TASK GOAL
The answer must be every line of the records below that contains the word "zhongdian", copied out.

ENTRIES SHOWN
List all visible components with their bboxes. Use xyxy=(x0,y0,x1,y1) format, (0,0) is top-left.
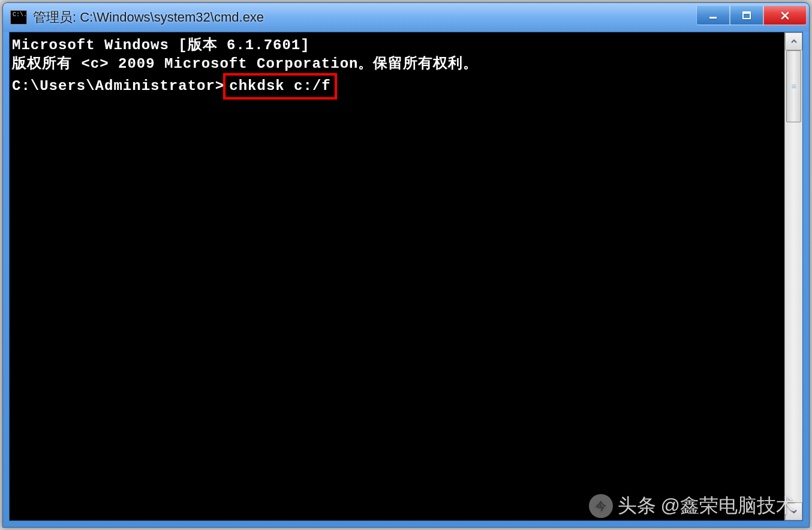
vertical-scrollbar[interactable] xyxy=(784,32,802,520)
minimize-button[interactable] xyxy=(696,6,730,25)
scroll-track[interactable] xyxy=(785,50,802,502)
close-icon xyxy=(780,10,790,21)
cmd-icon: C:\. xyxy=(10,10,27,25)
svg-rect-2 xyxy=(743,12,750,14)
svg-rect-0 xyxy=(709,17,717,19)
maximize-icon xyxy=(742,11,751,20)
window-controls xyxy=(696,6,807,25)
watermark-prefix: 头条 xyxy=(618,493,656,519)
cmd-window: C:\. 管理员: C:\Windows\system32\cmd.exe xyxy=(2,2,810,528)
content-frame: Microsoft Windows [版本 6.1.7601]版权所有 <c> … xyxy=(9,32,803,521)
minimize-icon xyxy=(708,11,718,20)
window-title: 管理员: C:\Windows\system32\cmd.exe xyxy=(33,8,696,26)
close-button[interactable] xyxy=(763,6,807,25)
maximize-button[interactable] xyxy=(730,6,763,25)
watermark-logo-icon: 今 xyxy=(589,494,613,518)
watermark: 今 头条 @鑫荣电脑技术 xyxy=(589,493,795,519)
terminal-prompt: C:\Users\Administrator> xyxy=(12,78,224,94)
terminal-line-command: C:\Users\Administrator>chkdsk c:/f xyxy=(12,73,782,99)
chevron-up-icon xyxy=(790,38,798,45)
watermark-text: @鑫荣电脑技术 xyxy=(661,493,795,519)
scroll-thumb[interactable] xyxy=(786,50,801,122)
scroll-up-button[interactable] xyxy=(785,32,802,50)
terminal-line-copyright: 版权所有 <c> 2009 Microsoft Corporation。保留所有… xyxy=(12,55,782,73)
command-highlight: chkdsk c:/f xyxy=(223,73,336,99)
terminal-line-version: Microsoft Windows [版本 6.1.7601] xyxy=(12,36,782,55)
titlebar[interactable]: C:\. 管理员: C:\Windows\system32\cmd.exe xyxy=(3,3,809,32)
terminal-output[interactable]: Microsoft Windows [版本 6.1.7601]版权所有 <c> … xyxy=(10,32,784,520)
...
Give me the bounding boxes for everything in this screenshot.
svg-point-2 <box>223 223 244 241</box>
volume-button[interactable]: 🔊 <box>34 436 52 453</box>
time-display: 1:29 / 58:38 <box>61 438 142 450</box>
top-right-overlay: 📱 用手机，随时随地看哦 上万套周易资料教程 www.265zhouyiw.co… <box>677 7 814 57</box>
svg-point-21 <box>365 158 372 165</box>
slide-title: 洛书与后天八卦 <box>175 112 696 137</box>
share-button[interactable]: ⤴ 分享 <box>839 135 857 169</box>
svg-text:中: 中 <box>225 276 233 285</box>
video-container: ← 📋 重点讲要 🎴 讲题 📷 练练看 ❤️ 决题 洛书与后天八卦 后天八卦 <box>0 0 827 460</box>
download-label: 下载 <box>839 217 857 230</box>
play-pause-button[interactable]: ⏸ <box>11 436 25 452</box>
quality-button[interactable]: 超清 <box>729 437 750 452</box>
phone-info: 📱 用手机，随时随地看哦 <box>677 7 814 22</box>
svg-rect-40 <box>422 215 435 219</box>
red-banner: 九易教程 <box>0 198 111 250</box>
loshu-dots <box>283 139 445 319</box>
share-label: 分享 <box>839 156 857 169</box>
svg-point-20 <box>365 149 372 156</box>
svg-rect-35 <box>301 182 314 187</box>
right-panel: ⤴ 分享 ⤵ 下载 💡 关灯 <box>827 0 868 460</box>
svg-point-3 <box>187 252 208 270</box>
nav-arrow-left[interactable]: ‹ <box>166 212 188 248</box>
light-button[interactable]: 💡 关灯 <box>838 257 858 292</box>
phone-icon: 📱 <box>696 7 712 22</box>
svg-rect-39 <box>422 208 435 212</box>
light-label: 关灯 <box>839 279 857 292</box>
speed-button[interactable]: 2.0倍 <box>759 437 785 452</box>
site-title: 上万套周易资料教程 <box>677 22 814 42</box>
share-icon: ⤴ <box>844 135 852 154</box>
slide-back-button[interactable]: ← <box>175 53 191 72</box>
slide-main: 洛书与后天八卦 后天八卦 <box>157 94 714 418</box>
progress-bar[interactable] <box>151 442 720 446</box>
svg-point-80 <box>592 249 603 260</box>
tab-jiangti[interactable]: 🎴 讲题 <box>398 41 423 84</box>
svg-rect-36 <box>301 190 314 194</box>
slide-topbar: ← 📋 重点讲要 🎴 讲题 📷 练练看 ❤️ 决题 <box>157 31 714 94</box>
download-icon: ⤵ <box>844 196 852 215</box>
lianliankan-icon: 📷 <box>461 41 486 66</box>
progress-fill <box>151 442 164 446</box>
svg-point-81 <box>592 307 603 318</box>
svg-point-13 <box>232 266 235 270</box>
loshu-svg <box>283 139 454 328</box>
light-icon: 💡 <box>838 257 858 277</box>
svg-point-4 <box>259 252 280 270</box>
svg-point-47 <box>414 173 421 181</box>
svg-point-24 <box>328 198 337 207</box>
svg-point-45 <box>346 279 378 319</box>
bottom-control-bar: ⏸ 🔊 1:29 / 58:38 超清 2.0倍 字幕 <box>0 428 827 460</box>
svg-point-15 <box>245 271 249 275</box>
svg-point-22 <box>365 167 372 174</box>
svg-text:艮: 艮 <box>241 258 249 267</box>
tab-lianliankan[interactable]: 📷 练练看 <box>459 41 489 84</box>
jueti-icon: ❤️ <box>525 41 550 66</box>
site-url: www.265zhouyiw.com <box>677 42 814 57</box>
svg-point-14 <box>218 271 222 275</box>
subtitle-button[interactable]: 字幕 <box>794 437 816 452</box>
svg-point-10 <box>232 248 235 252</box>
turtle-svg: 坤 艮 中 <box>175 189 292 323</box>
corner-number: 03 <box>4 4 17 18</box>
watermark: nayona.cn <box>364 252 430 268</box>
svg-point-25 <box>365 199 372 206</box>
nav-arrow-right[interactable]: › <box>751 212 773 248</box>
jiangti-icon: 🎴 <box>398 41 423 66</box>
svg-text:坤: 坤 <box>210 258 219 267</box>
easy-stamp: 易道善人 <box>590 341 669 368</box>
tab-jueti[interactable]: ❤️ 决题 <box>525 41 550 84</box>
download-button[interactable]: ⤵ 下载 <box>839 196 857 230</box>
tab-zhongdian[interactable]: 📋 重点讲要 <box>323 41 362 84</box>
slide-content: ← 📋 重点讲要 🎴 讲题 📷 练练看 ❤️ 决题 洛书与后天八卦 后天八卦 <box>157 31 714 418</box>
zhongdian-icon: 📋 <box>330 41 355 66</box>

YOUR SOLUTION
tab-zhongdian[interactable]: 📋 重点讲要 <box>323 41 362 84</box>
zhongdian-icon: 📋 <box>330 41 355 66</box>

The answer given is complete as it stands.